── Material for the task

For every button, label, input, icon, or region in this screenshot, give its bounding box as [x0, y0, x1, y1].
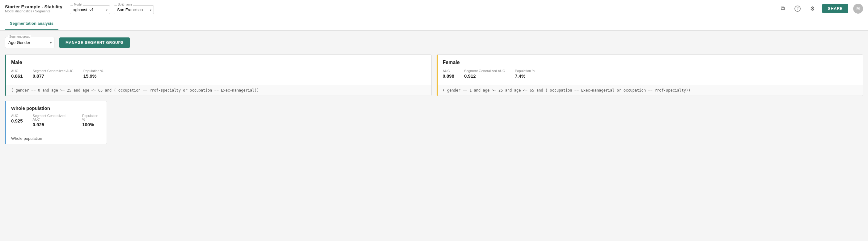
segment-group-dropdown[interactable]: Segment group Age-Gender ▾	[5, 37, 54, 48]
copy-button[interactable]: ⧉	[778, 4, 788, 14]
split-dropdown[interactable]: Split name San Francisco ▾	[114, 5, 154, 14]
male-auc-value: 0.861	[11, 73, 23, 79]
share-button[interactable]: SHARE	[822, 4, 848, 13]
female-pop-group: Population % 7.4%	[515, 69, 535, 79]
female-gen-auc-group: Segment Generalized AUC 0.912	[464, 69, 505, 79]
copy-icon: ⧉	[781, 5, 785, 12]
segment-group-label: Segment group	[8, 35, 31, 38]
whole-pop-pct-value: 100%	[82, 122, 102, 127]
segment-card-male: Male AUC 0.861 Segment Generalized AUC 0…	[5, 54, 432, 96]
female-gen-auc-label: Segment Generalized AUC	[464, 69, 505, 73]
model-select[interactable]: xgboost_v1	[70, 5, 110, 14]
male-gen-auc-group: Segment Generalized AUC 0.877	[33, 69, 73, 79]
tab-bar: Segmentation analysis	[0, 17, 868, 31]
header: Starter Example - Stability Model diagno…	[0, 0, 868, 17]
female-auc-value: 0.898	[443, 73, 455, 79]
header-icon-group: ⧉ ? ⚙ SHARE M	[778, 4, 863, 14]
male-auc-label: AUC	[11, 69, 23, 73]
female-card-body: Female AUC 0.898 Segment Generalized AUC…	[438, 55, 863, 85]
avatar: M	[853, 4, 863, 14]
female-gen-auc-value: 0.912	[464, 73, 505, 79]
whole-pop-card-body: Whole population AUC 0.925 Segment Gener…	[6, 101, 106, 133]
help-button[interactable]: ?	[793, 4, 803, 14]
male-gen-auc-value: 0.877	[33, 73, 73, 79]
male-pop-value: 15.9%	[84, 73, 103, 79]
split-label: Split name	[117, 3, 133, 6]
female-pop-label: Population %	[515, 69, 535, 73]
header-controls: Model xgboost_v1 ▾ Split name San Franci…	[70, 3, 416, 14]
whole-pop-title: Whole population	[11, 106, 102, 111]
whole-pop-auc-value: 0.925	[11, 118, 23, 124]
whole-pop-metrics-row: AUC 0.925 Segment Generalized AUC 0.925 …	[11, 114, 102, 127]
settings-button[interactable]: ⚙	[807, 4, 817, 14]
male-formula: ( gender == 0 and age >= 25 and age <= 6…	[6, 85, 431, 96]
manage-segment-groups-button[interactable]: MANAGE SEGMENT GROUPS	[59, 37, 130, 48]
split-select[interactable]: San Francisco	[114, 5, 154, 14]
female-auc-group: AUC 0.898	[443, 69, 455, 79]
whole-pop-pct-group: Population % 100%	[82, 114, 102, 127]
female-card-title: Female	[443, 60, 858, 65]
app-title-area: Starter Example - Stability Model diagno…	[5, 4, 62, 13]
model-dropdown[interactable]: Model xgboost_v1 ▾	[70, 5, 110, 14]
whole-pop-auc-label: AUC	[11, 114, 23, 117]
male-auc-group: AUC 0.861	[11, 69, 23, 79]
app-title: Starter Example - Stability	[5, 4, 62, 9]
male-card-title: Male	[11, 60, 427, 65]
male-card-body: Male AUC 0.861 Segment Generalized AUC 0…	[6, 55, 431, 85]
male-gen-auc-label: Segment Generalized AUC	[33, 69, 73, 73]
segment-card-female: Female AUC 0.898 Segment Generalized AUC…	[437, 54, 863, 96]
tab-segmentation-analysis[interactable]: Segmentation analysis	[5, 17, 58, 30]
main-content: Segment group Age-Gender ▾ MANAGE SEGMEN…	[0, 31, 868, 237]
male-pop-label: Population %	[84, 69, 103, 73]
female-auc-label: AUC	[443, 69, 455, 73]
female-pop-value: 7.4%	[515, 73, 535, 79]
female-formula: ( gender == 1 and age >= 25 and age <= 6…	[438, 85, 863, 96]
control-row: Segment group Age-Gender ▾ MANAGE SEGMEN…	[5, 37, 863, 48]
whole-pop-gen-auc-label: Segment Generalized AUC	[33, 114, 72, 121]
male-metrics-row: AUC 0.861 Segment Generalized AUC 0.877 …	[11, 69, 427, 79]
male-pop-group: Population % 15.9%	[84, 69, 103, 79]
help-icon: ?	[795, 5, 801, 12]
segment-group-select[interactable]: Age-Gender	[5, 37, 54, 48]
gear-icon: ⚙	[810, 5, 815, 12]
female-metrics-row: AUC 0.898 Segment Generalized AUC 0.912 …	[443, 69, 858, 79]
whole-pop-gen-auc-group: Segment Generalized AUC 0.925	[33, 114, 72, 127]
whole-pop-auc-group: AUC 0.925	[11, 114, 23, 127]
model-label: Model	[73, 3, 83, 6]
whole-pop-footer: Whole population	[6, 133, 106, 144]
app-subtitle: Model diagnostics / Segments	[5, 9, 62, 13]
whole-pop-pct-label: Population %	[82, 114, 102, 121]
whole-pop-gen-auc-value: 0.925	[33, 122, 72, 127]
segment-cards-grid: Male AUC 0.861 Segment Generalized AUC 0…	[5, 54, 863, 96]
whole-population-card: Whole population AUC 0.925 Segment Gener…	[5, 101, 107, 144]
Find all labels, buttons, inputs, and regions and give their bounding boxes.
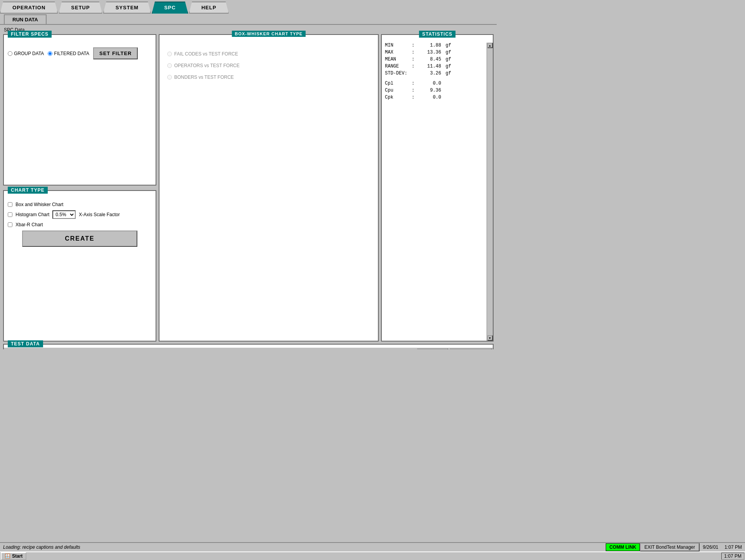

────

Task requirements
Where a line of the entries above holds the word "analysis", return that line.

Answer space
tab-bar: Segmentation analysis	[0, 17, 868, 31]
tab-segmentation-analysis[interactable]: Segmentation analysis	[5, 17, 58, 30]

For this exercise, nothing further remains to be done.